ABOUT THIS EXERCISE
Please return only the lines from the one holding "оддержки и реабилитации" through the one holding "ному событию!", exactly as they appear in the records below, both ends included.
------------------------------------------------------------
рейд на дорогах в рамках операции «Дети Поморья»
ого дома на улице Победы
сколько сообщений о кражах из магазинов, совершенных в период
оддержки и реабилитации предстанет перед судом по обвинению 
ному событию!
------------------------------------------------------------
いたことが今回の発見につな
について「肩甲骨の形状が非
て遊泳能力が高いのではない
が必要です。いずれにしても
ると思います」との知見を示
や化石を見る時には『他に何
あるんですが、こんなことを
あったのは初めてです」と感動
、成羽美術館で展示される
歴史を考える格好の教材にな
------------------------------------------------------------
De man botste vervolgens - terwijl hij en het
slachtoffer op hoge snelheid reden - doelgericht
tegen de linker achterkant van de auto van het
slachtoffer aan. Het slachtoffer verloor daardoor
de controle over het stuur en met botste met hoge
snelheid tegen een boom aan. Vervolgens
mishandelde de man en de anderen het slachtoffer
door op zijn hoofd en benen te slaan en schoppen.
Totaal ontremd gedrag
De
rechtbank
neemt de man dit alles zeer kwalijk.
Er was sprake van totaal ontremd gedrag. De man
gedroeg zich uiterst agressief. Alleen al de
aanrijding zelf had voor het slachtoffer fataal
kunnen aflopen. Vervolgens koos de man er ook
------------------------------------------------------------
REPLY TO THE EXERCISE
оддержки и реабилитации предстанет перед судом по обвинению 
ному событию!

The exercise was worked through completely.